Schlender, who previously worked for The Wall Street Journal and Fortune, established a relationship with Jobs after first meeting the Apple cofounder during his "wilderness period" in 1986. Over the ensuing 25 years, Schlender conducted numerous interviews with Jobs, which are included in the book.
Other interviewees include Apple and Pixar employees including Eddy Cue, John Lasseter and Disney CEO Bob Iger.
Daring Fireball's John Gruber, who was privy to an advance copy of the "Becoming Steve Jobs," said on Monday that it's "the book Steve Jobs that the world deserves," revealing that some of the stories "are going to be sensational."
"Becoming Steve Jobs" is available for preorder through Amazon.com and the iTunes iBookstore.
35 Comments
Cool. Finally a companion/counter to the other one.
Yeah, I don’t like this. Unless it’s a quote from someone reviewing it, praise heaped onto a book by its publisher or creators should raise red flags.
Not to say such behavior is only seen in this book.
Hopefully this is actually a good book.
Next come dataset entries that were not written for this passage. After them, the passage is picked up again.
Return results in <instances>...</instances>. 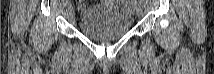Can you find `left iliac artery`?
Here are the masks:
<instances>
[{
	"mask_svg": "<svg viewBox=\"0 0 214 74\" xmlns=\"http://www.w3.org/2000/svg\"><path fill=\"white\" fill-rule=\"evenodd\" d=\"M140 6H142V1H139Z\"/></svg>",
	"mask_w": 214,
	"mask_h": 74,
	"instance_id": "obj_1",
	"label": "left iliac artery"
}]
</instances>
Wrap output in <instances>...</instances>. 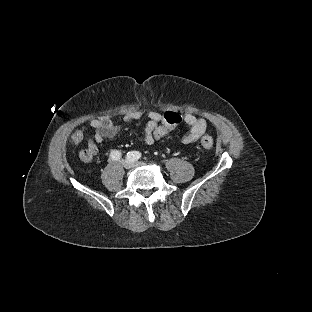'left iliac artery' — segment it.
<instances>
[{
	"label": "left iliac artery",
	"instance_id": "44dca946",
	"mask_svg": "<svg viewBox=\"0 0 312 312\" xmlns=\"http://www.w3.org/2000/svg\"><path fill=\"white\" fill-rule=\"evenodd\" d=\"M127 157L133 161L139 159L141 157V153L137 152V151H133V152H128L127 153Z\"/></svg>",
	"mask_w": 312,
	"mask_h": 312
}]
</instances>
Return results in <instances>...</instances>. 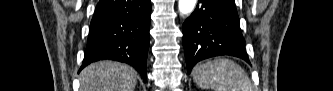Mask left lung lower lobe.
I'll use <instances>...</instances> for the list:
<instances>
[{
    "label": "left lung lower lobe",
    "mask_w": 333,
    "mask_h": 91,
    "mask_svg": "<svg viewBox=\"0 0 333 91\" xmlns=\"http://www.w3.org/2000/svg\"><path fill=\"white\" fill-rule=\"evenodd\" d=\"M234 0H199L183 24L187 70L214 56L231 55L249 63Z\"/></svg>",
    "instance_id": "obj_1"
}]
</instances>
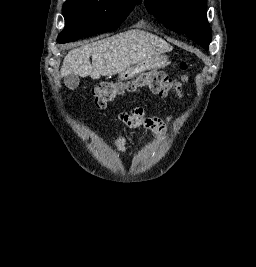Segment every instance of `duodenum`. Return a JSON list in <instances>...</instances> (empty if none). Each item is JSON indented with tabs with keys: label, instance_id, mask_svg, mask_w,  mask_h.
I'll use <instances>...</instances> for the list:
<instances>
[{
	"label": "duodenum",
	"instance_id": "duodenum-1",
	"mask_svg": "<svg viewBox=\"0 0 256 267\" xmlns=\"http://www.w3.org/2000/svg\"><path fill=\"white\" fill-rule=\"evenodd\" d=\"M154 71V66H143V68H138V66H126V70L122 71L120 74V79H134L135 73H150Z\"/></svg>",
	"mask_w": 256,
	"mask_h": 267
}]
</instances>
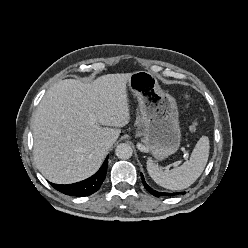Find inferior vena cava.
<instances>
[{
    "label": "inferior vena cava",
    "instance_id": "1",
    "mask_svg": "<svg viewBox=\"0 0 248 248\" xmlns=\"http://www.w3.org/2000/svg\"><path fill=\"white\" fill-rule=\"evenodd\" d=\"M101 145L110 148L113 145V141L111 139H105L102 141Z\"/></svg>",
    "mask_w": 248,
    "mask_h": 248
}]
</instances>
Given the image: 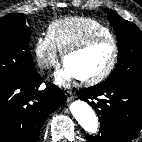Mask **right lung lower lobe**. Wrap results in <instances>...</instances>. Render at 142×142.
<instances>
[{
    "mask_svg": "<svg viewBox=\"0 0 142 142\" xmlns=\"http://www.w3.org/2000/svg\"><path fill=\"white\" fill-rule=\"evenodd\" d=\"M36 72L15 83L0 84V142H37L47 117L66 101L56 85L38 91Z\"/></svg>",
    "mask_w": 142,
    "mask_h": 142,
    "instance_id": "1",
    "label": "right lung lower lobe"
}]
</instances>
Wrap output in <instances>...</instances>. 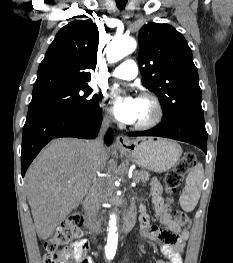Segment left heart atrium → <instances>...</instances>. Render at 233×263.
<instances>
[{
    "label": "left heart atrium",
    "instance_id": "obj_1",
    "mask_svg": "<svg viewBox=\"0 0 233 263\" xmlns=\"http://www.w3.org/2000/svg\"><path fill=\"white\" fill-rule=\"evenodd\" d=\"M111 100V110L119 121L126 124L136 123L140 111L139 97L115 88L111 93Z\"/></svg>",
    "mask_w": 233,
    "mask_h": 263
}]
</instances>
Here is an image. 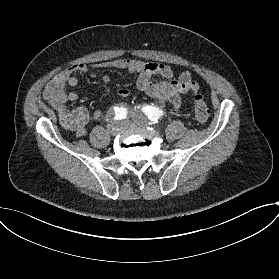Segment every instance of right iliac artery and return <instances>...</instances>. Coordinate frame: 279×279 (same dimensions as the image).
Listing matches in <instances>:
<instances>
[{
	"label": "right iliac artery",
	"mask_w": 279,
	"mask_h": 279,
	"mask_svg": "<svg viewBox=\"0 0 279 279\" xmlns=\"http://www.w3.org/2000/svg\"><path fill=\"white\" fill-rule=\"evenodd\" d=\"M128 115V110L125 107L116 106L111 111V116L115 120L121 121Z\"/></svg>",
	"instance_id": "right-iliac-artery-1"
}]
</instances>
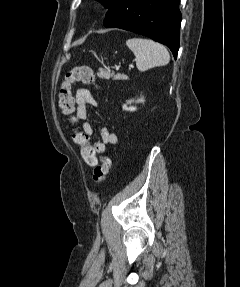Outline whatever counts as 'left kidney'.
<instances>
[{
	"mask_svg": "<svg viewBox=\"0 0 240 287\" xmlns=\"http://www.w3.org/2000/svg\"><path fill=\"white\" fill-rule=\"evenodd\" d=\"M134 100H129V101H127V104H131L132 102H133ZM144 98H141V99H138L136 102L137 103H139V102H141V103H144ZM127 104H124L123 105V110H126V111H136V107H134V106H127Z\"/></svg>",
	"mask_w": 240,
	"mask_h": 287,
	"instance_id": "5707ae66",
	"label": "left kidney"
}]
</instances>
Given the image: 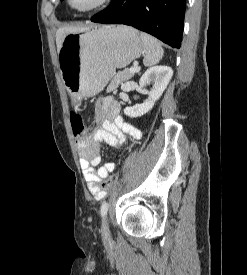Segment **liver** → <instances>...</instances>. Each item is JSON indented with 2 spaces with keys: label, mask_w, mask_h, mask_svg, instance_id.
<instances>
[{
  "label": "liver",
  "mask_w": 247,
  "mask_h": 275,
  "mask_svg": "<svg viewBox=\"0 0 247 275\" xmlns=\"http://www.w3.org/2000/svg\"><path fill=\"white\" fill-rule=\"evenodd\" d=\"M87 27H62L59 28L56 32V45H57V51L59 53L63 39L66 35L70 33H76V32H83L86 31Z\"/></svg>",
  "instance_id": "6515ba94"
}]
</instances>
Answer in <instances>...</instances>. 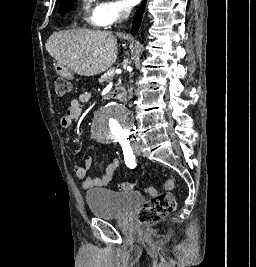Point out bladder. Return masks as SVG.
Wrapping results in <instances>:
<instances>
[{"label":"bladder","instance_id":"1","mask_svg":"<svg viewBox=\"0 0 256 267\" xmlns=\"http://www.w3.org/2000/svg\"><path fill=\"white\" fill-rule=\"evenodd\" d=\"M91 214L103 219L125 217L138 204L144 203L143 195H122L119 192L94 189L86 192Z\"/></svg>","mask_w":256,"mask_h":267}]
</instances>
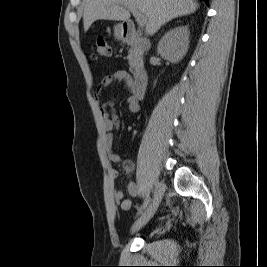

Isaacson's book was quite disappointing. No wonder Jony Ive said of it: "my regard couldn't be any lower".
I have doubts. Written by WSJ and Fortune journalists? Sounds like a recipe for sensationalism, rather than "deep understanding." But I'll withhold judgment until the book is out.
This sounds interesting.
Although I enjoyed Isaacson's biography, I felt that it was rather short, and that it didn't give Jobs his due.
This one sounds as though it might.
How did he become a visionary leader? By turning everything he was ever even remotely involved in to an autocracy. Apple of tomorrow will be nothing like today or, better, yesterday. You need razor sharp focus with little internal friction to accomplish something revolutionary.